Dulu aku suka hujan. Tapi dulu pun aku pernah tak suka hujan. Tidak penting. Karena tidak semua hujan mengingatkanku padamu. Hanya hujan seperti hari ini. Hujan yang mengingatkanku pada potongan kebab yang kau berikan padaku.
Apa kabar kamu disana? Mungkin kau tak pernah tahu potongan kebab itu adalah kebab pertama dan terakhir seumur hidupku. Kebab yang kau berikan sambil menemaniku menunggu di tengah hujan yang tak terlalu deras kala itu. Cita-citaku sederhana. Suatu hari dengan pribadi yang berbeda, kita bertemu lagi dan berbagi kebab di antara sisa hujan yang hinggap di dedaunan atau pinggiran kaca.

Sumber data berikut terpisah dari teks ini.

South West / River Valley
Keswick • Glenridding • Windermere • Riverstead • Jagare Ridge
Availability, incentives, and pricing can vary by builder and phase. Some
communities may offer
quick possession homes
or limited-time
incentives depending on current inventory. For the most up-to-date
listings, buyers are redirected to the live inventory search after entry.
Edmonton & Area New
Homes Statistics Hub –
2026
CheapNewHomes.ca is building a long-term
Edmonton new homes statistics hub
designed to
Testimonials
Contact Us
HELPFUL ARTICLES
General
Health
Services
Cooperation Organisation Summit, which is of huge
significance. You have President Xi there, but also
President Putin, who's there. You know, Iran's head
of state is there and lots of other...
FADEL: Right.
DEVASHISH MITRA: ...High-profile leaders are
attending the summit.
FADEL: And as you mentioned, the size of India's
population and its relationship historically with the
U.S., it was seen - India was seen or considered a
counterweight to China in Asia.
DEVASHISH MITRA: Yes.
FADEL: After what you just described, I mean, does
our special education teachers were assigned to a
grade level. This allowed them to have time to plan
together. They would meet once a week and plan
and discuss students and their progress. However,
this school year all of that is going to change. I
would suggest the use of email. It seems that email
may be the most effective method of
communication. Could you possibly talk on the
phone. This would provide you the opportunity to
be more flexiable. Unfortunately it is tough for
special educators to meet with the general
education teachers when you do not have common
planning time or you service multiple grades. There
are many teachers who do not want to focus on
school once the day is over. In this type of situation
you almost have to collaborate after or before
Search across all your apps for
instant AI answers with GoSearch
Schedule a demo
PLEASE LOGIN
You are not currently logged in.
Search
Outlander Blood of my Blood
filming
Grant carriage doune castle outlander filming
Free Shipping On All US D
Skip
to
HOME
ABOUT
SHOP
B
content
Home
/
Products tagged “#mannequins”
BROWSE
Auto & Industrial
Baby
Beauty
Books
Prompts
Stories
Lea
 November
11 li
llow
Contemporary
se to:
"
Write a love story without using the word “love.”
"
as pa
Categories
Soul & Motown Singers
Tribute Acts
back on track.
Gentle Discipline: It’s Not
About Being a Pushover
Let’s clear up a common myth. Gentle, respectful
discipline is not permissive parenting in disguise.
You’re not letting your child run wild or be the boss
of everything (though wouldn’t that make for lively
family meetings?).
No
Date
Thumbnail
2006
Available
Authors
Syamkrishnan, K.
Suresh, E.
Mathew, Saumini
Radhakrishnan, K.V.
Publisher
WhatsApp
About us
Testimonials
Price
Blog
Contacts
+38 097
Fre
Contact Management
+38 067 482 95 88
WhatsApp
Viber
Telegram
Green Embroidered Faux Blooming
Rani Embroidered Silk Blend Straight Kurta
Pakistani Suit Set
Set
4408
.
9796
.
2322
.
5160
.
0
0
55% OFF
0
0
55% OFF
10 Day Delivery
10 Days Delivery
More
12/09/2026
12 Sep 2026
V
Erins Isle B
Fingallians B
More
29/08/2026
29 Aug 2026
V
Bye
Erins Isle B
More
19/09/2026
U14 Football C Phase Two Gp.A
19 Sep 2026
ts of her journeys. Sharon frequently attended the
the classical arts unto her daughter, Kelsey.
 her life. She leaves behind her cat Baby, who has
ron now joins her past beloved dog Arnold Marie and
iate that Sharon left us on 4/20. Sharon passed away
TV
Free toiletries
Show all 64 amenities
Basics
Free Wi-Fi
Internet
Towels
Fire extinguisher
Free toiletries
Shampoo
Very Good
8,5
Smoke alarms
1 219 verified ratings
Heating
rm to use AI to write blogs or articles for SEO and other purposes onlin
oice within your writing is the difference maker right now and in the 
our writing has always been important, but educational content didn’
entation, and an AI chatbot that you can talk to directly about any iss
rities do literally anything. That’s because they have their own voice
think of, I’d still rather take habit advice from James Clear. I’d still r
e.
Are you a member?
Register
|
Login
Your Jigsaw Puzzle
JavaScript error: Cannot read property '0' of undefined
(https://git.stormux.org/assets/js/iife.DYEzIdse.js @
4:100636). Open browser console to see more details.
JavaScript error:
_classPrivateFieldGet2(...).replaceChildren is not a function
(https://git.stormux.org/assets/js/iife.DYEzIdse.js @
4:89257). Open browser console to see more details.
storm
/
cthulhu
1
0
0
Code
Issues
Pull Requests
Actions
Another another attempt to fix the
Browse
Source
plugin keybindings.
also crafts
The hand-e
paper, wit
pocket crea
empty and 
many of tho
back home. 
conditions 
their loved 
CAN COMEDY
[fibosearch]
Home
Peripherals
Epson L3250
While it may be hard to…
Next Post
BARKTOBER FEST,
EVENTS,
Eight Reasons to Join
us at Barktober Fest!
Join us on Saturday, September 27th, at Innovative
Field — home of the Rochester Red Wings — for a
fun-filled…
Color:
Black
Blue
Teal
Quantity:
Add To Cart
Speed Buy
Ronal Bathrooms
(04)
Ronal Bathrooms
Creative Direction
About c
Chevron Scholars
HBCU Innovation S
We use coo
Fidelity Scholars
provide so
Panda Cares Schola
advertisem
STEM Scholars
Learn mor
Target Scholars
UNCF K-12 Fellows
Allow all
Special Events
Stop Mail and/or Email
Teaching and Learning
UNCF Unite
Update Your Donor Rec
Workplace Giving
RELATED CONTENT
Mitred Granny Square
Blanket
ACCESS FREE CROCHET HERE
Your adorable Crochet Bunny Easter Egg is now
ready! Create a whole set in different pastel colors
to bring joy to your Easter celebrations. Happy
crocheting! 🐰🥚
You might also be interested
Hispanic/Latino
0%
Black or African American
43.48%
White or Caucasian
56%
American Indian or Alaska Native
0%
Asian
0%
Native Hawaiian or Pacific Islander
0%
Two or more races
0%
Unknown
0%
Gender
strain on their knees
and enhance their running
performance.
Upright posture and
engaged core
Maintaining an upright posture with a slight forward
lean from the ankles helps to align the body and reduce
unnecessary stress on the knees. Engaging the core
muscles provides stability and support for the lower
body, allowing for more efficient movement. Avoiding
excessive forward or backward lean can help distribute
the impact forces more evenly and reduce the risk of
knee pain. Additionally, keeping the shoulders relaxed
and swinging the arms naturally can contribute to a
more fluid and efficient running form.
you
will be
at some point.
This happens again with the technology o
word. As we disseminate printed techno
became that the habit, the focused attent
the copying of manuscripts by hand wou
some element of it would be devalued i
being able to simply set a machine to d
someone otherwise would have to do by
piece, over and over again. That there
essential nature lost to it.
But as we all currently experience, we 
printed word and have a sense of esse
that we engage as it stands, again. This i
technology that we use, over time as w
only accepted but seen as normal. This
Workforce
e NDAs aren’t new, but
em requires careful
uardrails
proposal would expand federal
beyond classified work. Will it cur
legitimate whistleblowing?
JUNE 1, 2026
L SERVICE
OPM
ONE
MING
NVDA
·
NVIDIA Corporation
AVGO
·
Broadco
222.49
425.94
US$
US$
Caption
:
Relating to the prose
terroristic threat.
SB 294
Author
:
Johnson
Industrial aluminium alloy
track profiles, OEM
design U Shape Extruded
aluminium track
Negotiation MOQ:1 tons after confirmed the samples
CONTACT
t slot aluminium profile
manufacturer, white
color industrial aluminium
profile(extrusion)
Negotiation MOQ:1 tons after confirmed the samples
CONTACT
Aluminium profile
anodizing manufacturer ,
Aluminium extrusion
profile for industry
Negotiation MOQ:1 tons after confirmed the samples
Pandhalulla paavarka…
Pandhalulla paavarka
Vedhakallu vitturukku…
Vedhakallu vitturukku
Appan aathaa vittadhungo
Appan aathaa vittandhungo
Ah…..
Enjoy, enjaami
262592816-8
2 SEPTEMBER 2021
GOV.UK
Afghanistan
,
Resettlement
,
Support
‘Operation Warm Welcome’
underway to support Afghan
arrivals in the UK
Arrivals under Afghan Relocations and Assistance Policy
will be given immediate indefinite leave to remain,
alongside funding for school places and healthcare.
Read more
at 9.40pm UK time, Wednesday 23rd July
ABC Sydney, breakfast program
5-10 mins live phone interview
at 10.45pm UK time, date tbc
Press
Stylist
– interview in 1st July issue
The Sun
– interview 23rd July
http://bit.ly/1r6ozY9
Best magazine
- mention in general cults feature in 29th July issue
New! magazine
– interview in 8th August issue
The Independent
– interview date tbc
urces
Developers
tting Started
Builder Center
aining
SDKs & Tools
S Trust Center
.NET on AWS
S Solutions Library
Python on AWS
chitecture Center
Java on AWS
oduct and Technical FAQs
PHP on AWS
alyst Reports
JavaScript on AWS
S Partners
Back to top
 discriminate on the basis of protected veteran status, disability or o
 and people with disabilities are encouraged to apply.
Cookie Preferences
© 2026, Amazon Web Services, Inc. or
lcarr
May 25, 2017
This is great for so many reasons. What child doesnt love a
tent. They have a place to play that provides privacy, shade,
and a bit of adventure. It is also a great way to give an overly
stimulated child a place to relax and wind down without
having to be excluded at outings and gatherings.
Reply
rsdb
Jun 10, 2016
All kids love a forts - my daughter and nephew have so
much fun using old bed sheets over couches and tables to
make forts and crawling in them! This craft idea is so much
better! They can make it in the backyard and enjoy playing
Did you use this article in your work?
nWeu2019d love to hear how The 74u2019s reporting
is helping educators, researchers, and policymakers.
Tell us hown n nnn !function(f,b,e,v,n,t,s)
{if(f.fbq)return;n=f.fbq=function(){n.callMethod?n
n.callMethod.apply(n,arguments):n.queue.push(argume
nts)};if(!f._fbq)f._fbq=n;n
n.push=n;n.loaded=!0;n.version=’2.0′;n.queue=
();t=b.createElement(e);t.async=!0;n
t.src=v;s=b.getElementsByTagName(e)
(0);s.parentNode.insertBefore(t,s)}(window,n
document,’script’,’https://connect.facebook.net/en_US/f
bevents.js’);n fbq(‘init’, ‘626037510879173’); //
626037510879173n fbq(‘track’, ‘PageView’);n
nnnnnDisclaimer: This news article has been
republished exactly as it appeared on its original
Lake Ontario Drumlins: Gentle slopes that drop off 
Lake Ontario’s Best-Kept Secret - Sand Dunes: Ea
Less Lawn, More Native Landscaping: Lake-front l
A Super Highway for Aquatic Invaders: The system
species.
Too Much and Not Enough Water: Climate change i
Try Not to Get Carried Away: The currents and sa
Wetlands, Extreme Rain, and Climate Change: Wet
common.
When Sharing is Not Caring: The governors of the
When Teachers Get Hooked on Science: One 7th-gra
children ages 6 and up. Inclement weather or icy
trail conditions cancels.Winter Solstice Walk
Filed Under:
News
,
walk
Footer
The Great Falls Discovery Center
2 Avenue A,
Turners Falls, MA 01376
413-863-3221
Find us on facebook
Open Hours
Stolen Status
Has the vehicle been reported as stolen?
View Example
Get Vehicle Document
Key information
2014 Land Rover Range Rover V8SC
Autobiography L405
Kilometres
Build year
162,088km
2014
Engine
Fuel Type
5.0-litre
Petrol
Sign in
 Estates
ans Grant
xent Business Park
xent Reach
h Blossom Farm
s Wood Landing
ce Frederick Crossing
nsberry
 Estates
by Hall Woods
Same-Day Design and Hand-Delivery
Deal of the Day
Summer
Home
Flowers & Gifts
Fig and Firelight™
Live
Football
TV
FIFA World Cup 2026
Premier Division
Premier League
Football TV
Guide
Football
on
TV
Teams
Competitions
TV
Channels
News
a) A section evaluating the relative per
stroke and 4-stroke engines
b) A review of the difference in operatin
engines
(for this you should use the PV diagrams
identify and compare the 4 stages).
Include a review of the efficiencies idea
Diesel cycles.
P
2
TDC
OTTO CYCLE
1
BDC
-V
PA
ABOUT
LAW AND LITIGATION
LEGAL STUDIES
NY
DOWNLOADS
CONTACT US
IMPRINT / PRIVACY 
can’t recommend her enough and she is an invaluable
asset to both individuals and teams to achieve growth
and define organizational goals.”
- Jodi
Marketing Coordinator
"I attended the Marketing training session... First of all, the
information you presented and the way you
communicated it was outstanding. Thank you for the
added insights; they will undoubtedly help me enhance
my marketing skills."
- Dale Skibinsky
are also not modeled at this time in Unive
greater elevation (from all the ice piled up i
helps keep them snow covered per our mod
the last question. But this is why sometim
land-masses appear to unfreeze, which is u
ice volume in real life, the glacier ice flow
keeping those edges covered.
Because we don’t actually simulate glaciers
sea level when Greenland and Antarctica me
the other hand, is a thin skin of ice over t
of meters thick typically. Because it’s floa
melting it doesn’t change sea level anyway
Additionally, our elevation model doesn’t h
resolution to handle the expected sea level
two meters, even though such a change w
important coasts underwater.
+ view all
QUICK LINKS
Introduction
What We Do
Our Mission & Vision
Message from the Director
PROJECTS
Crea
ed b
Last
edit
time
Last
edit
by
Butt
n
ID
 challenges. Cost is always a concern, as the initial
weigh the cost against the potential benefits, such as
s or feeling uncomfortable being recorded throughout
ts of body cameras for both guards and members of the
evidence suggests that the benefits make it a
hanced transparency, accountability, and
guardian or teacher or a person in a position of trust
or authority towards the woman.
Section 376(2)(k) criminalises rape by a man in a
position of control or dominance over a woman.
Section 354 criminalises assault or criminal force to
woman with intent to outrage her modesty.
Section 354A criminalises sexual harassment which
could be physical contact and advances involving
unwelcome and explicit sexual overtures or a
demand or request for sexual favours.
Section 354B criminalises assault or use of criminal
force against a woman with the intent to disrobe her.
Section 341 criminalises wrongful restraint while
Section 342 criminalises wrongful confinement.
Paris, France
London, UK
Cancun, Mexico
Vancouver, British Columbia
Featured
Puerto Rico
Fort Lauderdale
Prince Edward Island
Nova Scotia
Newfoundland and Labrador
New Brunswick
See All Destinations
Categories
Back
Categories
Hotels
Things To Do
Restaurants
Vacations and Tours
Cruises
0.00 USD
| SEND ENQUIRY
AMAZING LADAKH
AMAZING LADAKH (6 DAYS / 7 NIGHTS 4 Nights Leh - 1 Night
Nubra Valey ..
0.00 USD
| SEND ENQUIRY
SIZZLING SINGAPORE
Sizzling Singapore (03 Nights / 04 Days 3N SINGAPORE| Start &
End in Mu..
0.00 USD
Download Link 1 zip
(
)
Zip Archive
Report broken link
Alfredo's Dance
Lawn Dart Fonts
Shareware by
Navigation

Apa kabar kamu disana? Mungkin kau tak pernah ingat kalimat terakhir yang kau ucapkan padaku di hari kelulusan kita. Kau duduk disana dan aku berdiri tak terlalu jauh darimu. Kau memanggil namaku, kemudian aku menoleh dan kau tak mengucapkan apapun setelahnya. Hanya namaku yang tergantung, seperti kisahku yang tergantung oleh diriku sendiri. Ya, hanya olehku sendiri. Karena sejak awal memang hanya ada aku yang sepenuhnya melihatmu dengan rasaku. Bersama diamku.
Apa kabar kamu disana? Kau dengan cita-citamu yang tinggi. Sementara aku dengan diriku yang masih ingat tanggal kelahiranmu, tanggal yang sekaligus menjadi angka kesukaanmu. Aku dengan tulisanku yang bodoh, tidak terangkai dan berantakan. Yang mungkin tidak akan pernah kau baca, atau mungkin kelak akan kau baca sambil tertawa. Aku dengan pikiranku yang tak tahu banyak tentangmu, selain hal-hal kecil yang bahkan tidak penting bagimu. Aku yang terlalu berani menatapmu padahal sepenuhnya sadar kau memiliki dia di sisimu kala itu. Atau aku yang terlalu pengecut dan hanya bisa melihat punggungmu ketika kau menawarkan tumpangan pulang untukku. Berbahaya perempuan pulang sendirian malam-malam, katamu.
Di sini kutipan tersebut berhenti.